┌─ Records for the task

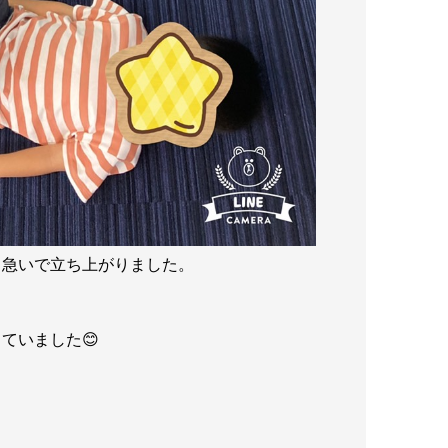
ら急いで立ち上がりました。
ていました😊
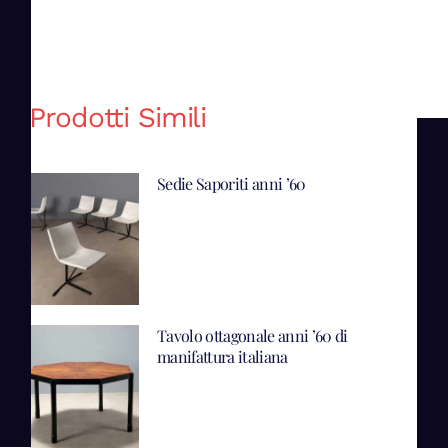
Prodotti Simili
Sedie Saporiti anni ’60
Tavolo ottagonale anni ’60 di
manifattura italiana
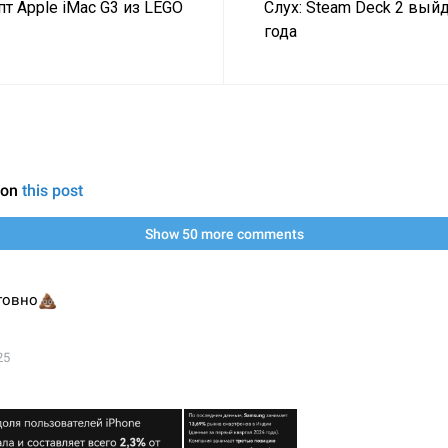
пт Apple iMac G3 из LEGO
Слух: Steam Deck 2 вый
года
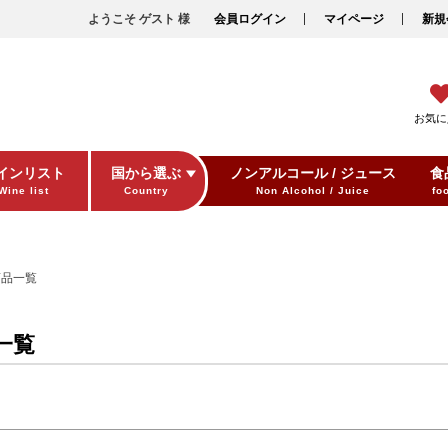
在庫なし商
ようこそ ゲスト 様
会員ログイン
マイページ
新規
商品番号/JAN
格
〜
お気に
バンドル販売
品タグ
セール
限定
再入荷
翌日発送
インリスト
国から選ぶ
ノンアルコール / ジュース
食
イズ
Wine list
Country
Non Alcohol / Juice
fo
予約商品
指定なし
S
M
22.5cm
23.0cm
予約商品の
ラー
並び順
レッド
ブルー
イエロー
商品一覧
新着順
優先度順
一覧
検索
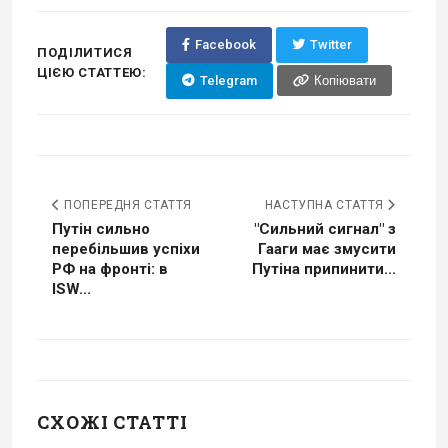
Facebook
Twitter
ПОДІЛИТИСЯ
ЦІЄЮ СТАТТЕЮ:
Telegram
Копіювати
ПОПЕРЕДНЯ СТАТТЯ
НАСТУПНА СТАТТЯ
Путін сильно
"Сильний сигнал" з
перебільшив успіхи
Гааги має змусити
РФ на фронті: в
Путіна припинити...
ISW...
СХОЖІ СТАТТІ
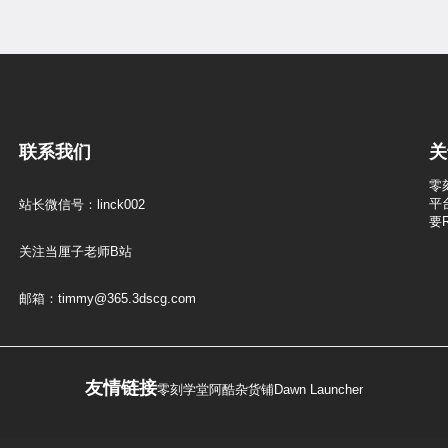
联系我们
关
零
平
站长微信号：linck002
要
关注当厘子老师B站
邮箱：timmy@365.3dscg.com
友情链接
零刻学堂
阿酷杂货铺
Dawn Launcher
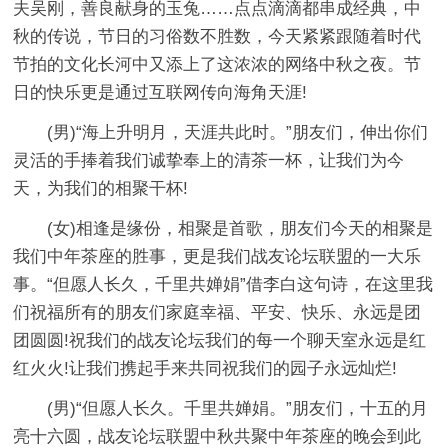
夫吴刚，善良献身的玉兔……点点滴滴都串成经典，中
秋的传说，节日的习俗数不胜数，今天紧紧跟随着时代
节拍的文化长河中又添上了这浓浓的网络中秋之夜。节
日的快乐更是通过互联网传向海角天涯!
(男)“海上升明月，天涯共此时。”朋友们，伸出你们
灵活的手捧着我们诚挚奉上的清茶一杯，让我们为今
天，为我们的相聚干杯!
(女)相逢是缘份，相聚是首歌，朋友们今天的相聚是
我们中年茶座的胜事，更是我们战友论坛联盟的一大乐
事。“但愿人长久，千里共婵娟”借李白这句诗，在这里我
们祝福所有的朋友们家庭幸福、平安、快乐、永远是团
团圆圆!祝我们的战友论坛我们的每一个聊天室永远是红
红火火!让我们携起手来共同祝我们的园子永远灿烂!
(男)“但愿人长久。千里共婵娟。”朋友们，十五的月
亮十六圆，战友论坛联盟中秋共聚中年茶座的晚会到此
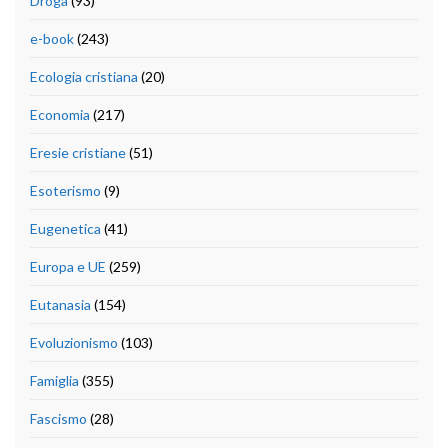
Droga
(93)
e-book
(243)
Ecologia cristiana
(20)
Economia
(217)
Eresie cristiane
(51)
Esoterismo
(9)
Eugenetica
(41)
Europa e UE
(259)
Eutanasia
(154)
Evoluzionismo
(103)
Famiglia
(355)
Fascismo
(28)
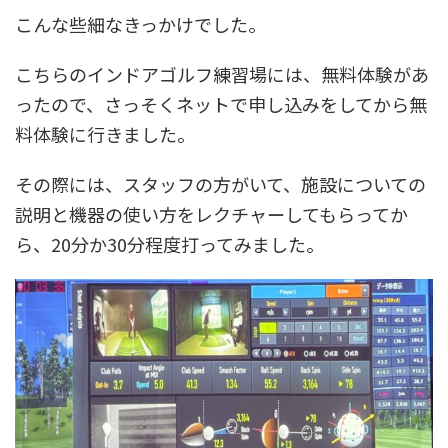
こんな些細なきっかけでした。
こちらのインドアゴルフ練習場には、無料体験があ
ったので、さっそくネットで申し込みをしてから無
料体験に行きました。
その際には、スタッフの方がいて、施設についての
説明と機器の使い方をレクチャーしてもらってか
ら、20分か30分程度打ってみました。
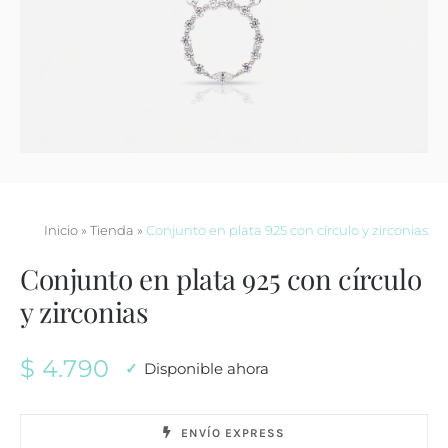
Contacto
Inicio
»
Tienda
»
Conjunto en plata 925 con círculo y zirconias
Conjunto en plata 925 con círculo
y zirconias
$
4.790
Disponible ahora
ENVÍO EXPRESS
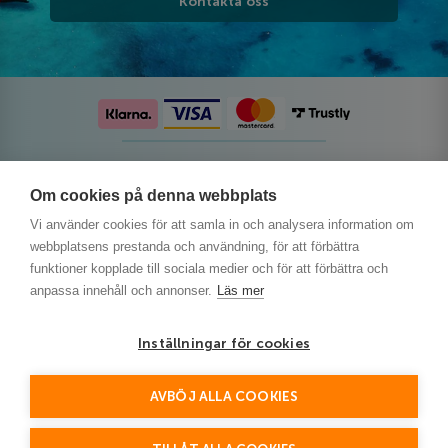
Kontakta oss
Följ oss på sociala medier
Om cookies på denna webbplats
Vi använder cookies för att samla in och analysera information om
webbplatsens prestanda och användning, för att förbättra
funktioner kopplade till sociala medier och för att förbättra och
anpassa innehåll och annonser.
Läs mer
Inställningar för cookies
AVBÖJ ALLA COOKIES
This site is protected by reCAPTCHA and the Google
Privacy Policy
and
Terms of Service
apply.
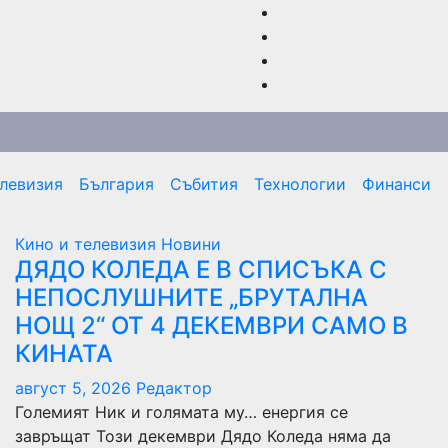
елевизия
България
Събития
Технологии
Финанси
Кино и телевизия
Новини
ДЯДО КОЛЕДА Е В СПИСЪКА С
НЕПОСЛУШНИТЕ „БРУТАЛНА
НОЩ 2“ ОТ 4 ДЕКЕМВРИ САМО В
КИНАТА
август 5, 2026
Редактор
Големият Ник и голямата му… енергия се
завръщат Този декември Дядо Коледа няма да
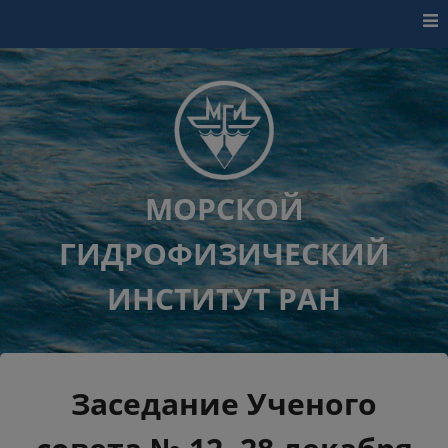
Перейти к контенту
МОРСКОЙ
ГИДРОФИЗИЧЕСКИЙ
ИНСТИТУТ РАН
Заседание Ученого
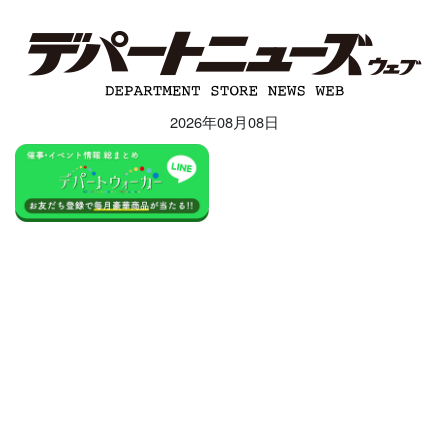
2026年08月08日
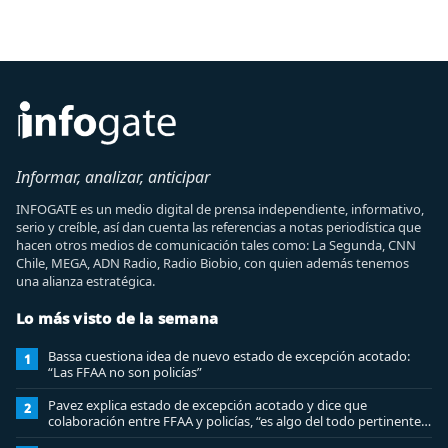
Informar, analizar, anticipar
INFOGATE es un medio digital de prensa independiente, informativo,
serio y creíble, así dan cuenta las referencias a notas periodística que
hacen otros medios de comunicación tales como: La Segunda, CNN
Chile, MEGA, ADN Radio, Radio Biobio, con quien además tenemos
una alianza estratégica.
Lo más visto de la semana
Bassa cuestiona idea de nuevo estado de excepción acotado:
1
“Las FFAA no son policías”
Pavez explica estado de excepción acotado y dice que
2
colaboración entre FFAA y policías, “es algo del todo pertinente
analizar”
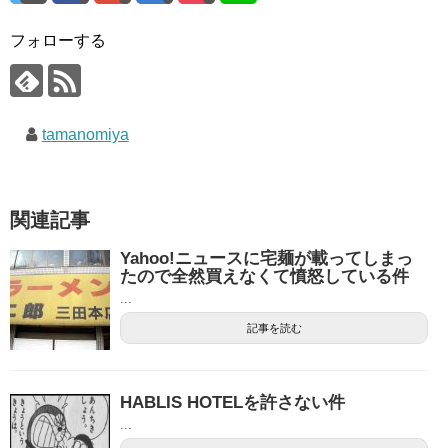
フォローする
tamanomiya
関連記事
Yahoo!ニュースに宅麺が載ってしまっ
たので全然買えなくて憤怒している件
...
記事を読む
HABLIS HOTELを許さない件
...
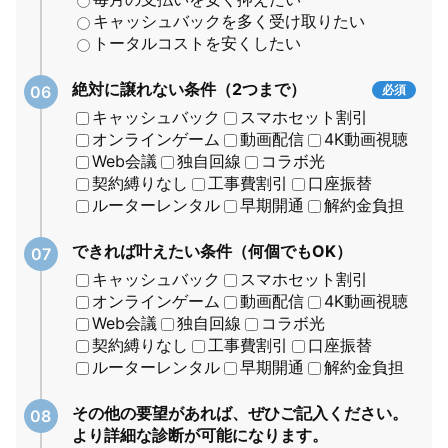
キャッシュバックを多く受け取りたい
トータルコストを安くしたい
絶対に譲れない条件（2つまで）
必須
キャッシュバック
スマホセット割引
オンラインゲーム
動画配信
4K動画視聴
Web会議
独自回線
コラボ光
契約縛りなし
工事費割引
口座振替
ルーターレンタル
早期開通
解約金負担
できれば叶えたい条件（何個でもOK）
キャッシュバック
スマホセット割引
オンラインゲーム
動画配信
4K動画視聴
Web会議
独自回線
コラボ光
契約縛りなし
工事費割引
口座振替
ルーターレンタル
早期開通
解約金負担
その他の要望があれば、ぜひご記入ください。
より詳細な診断が可能になります。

└─

Exercise: What the answer must hold: all the data above, given again exactly, without pictures.

Your solution:
ら急いで立ち上がりました。
ていました😊
Prodotti Simili
Sedie Saporiti anni ’60
Tavolo ottagonale anni ’60 di
manifattura italiana
пт Apple iMac G3 из LEGO
Слух: Steam Deck 2 вый
года
在庫なし商
ようこそ ゲスト 様
会員ログイン
マイページ
新規
商品番号/JAN
格
〜
お気に
バンドル販売
品タグ
セール
限定
再入荷
翌日発送
インリスト
国から選ぶ
ノンアルコール / ジュース
食
イズ
Wine list
Country
Non Alcohol / Juice
fo
予約商品
指定なし
S
M
22.5cm
23.0cm
予約商品の
ラー
並び順
レッド
ブルー
イエロー
商品一覧
新着順
優先度順
一覧
検索
Facebook
Twitter
ПОДІЛИТИСЯ
ЦІЄЮ СТАТТЕЮ:
Telegram
Копіювати
ПОПЕРЕДНЯ СТАТТЯ
НАСТУПНА СТАТТЯ
Путін сильно
"Сильний сигнал" з
перебільшив успіхи
Гааги має змусити
РФ на фронті: в
Путіна припинити...
ISW...
СХОЖІ СТАТТІ
联系我们
关
零
平
站长微信号：linck002
要
关注当厘子老师B站
邮箱：timmy@365.3dscg.com
友情链接
零刻学堂
阿酷杂货铺
Dawn Launcher
夫吴刚，善良献身的玉兔……点点滴滴都串成经典，中
秋的传说，节日的习俗数不胜数，今天紧紧跟随着时代
节拍的文化长河中又添上了这浓浓的网络中秋之夜。节
日的快乐更是通过互联网传向海角天涯!
(男)“海上升明月，天涯共此时。”朋友们，伸出你们
灵活的手捧着我们诚挚奉上的清茶一杯，让我们为今
天，为我们的相聚干杯!
(女)相逢是缘份，相聚是首歌，朋友们今天的相聚是
我们中年茶座的胜事，更是我们战友论坛联盟的一大乐
事。“但愿人长久，千里共婵娟”借李白这句诗，在这里我
们祝福所有的朋友们家庭幸福、平安、快乐、永远是团
团圆圆!祝我们的战友论坛我们的每一个聊天室永远是红
红火火!让我们携起手来共同祝我们的园子永远灿烂!
(男)“但愿人长久。千里共婵娟。”朋友们，十五的月
亮十六圆，战友论坛联盟中秋共聚中年茶座的晚会到此
Droga
(93)
e-book
(243)
Ecologia cristiana
(20)
Economia
(217)
Eresie cristiane
(51)
Esoterismo
(9)
Eugenetica
(41)
Europa e UE
(259)
Eutanasia
(154)
Evoluzionismo
(103)
Famiglia
(355)
Fascismo
(28)
こんな些細なきっかけでした。
こちらのインドアゴルフ練習場には、無料体験があ
ったので、さっそくネットで申し込みをしてから無
料体験に行きました。
その際には、スタッフの方がいて、施設についての
説明と機器の使い方をレクチャーしてもらってか
ら、20分か30分程度打ってみました。
Contacto
Inicio
»
Tienda
»
Conjunto en plata 925 con círculo y zirconias
Conjunto en plata 925 con círculo
y zirconias
$
4.790
Disponible ahora
ENVÍO EXPRESS
Kontakta oss
Följ oss på sociala medier
Om cookies på denna webbplats
Vi använder cookies för att samla in och analysera information om
webbplatsens prestanda och användning, för att förbättra
funktioner kopplade till sociala medier och för att förbättra och
anpassa innehåll och annonser.
Läs mer
Inställningar för cookies
AVBÖJ ALLA COOKIES
This site is protected by reCAPTCHA and the Google
Privacy Policy
and
Terms of Service
apply.
елевизия
България
Събития
Технологии
Финанси
Кино и телевизия
Новини
ДЯДО КОЛЕДА Е В СПИСЪКА С
НЕПОСЛУШНИТЕ „БРУТАЛНА
НОЩ 2“ ОТ 4 ДЕКЕМВРИ САМО В
КИНАТА
август 5, 2026
Редактор
Големият Ник и голямата му… енергия се
завръщат Този декември Дядо Коледа няма да
Перейти к контенту
МОРСКОЙ
ГИДРОФИЗИЧЕСКИЙ
ИНСТИТУТ РАН
Заседание Ученого
2026年08月08日
Informar, analizar, anticipar
INFOGATE es un medio digital de prensa independiente, informativo,
serio y creíble, así dan cuenta las referencias a notas periodística que
hacen otros medios de comunicación tales como: La Segunda, CNN
Chile, MEGA, ADN Radio, Radio Biobio, con quien además tenemos
una alianza estratégica.
Lo más visto de la semana
Bassa cuestiona idea de nuevo estado de excepción acotado:
1
“Las FFAA no son policías”
Pavez explica estado de excepción acotado y dice que
2
colaboración entre FFAA y policías, “es algo del todo pertinente
analizar”
フォローする
tamanomiya
関連記事
Yahoo!ニュースに宅麺が載ってしまっ
たので全然買えなくて憤怒している件
...
記事を読む
HABLIS HOTELを許さない件
...
キャッシュバックを多く受け取りたい
トータルコストを安くしたい
絶対に譲れない条件（2つまで）
必須
キャッシュバック
スマホセット割引
オンラインゲーム
動画配信
4K動画視聴
Web会議
独自回線
コラボ光
契約縛りなし
工事費割引
口座振替
ルーターレンタル
早期開通
解約金負担
できれば叶えたい条件（何個でもOK）
キャッシュバック
スマホセット割引
オンラインゲーム
動画配信
4K動画視聴
Web会議
独自回線
コラボ光
契約縛りなし
工事費割引
口座振替
ルーターレンタル
早期開通
解約金負担
その他の要望があれば、ぜひご記入ください。
より詳細な診断が可能になります。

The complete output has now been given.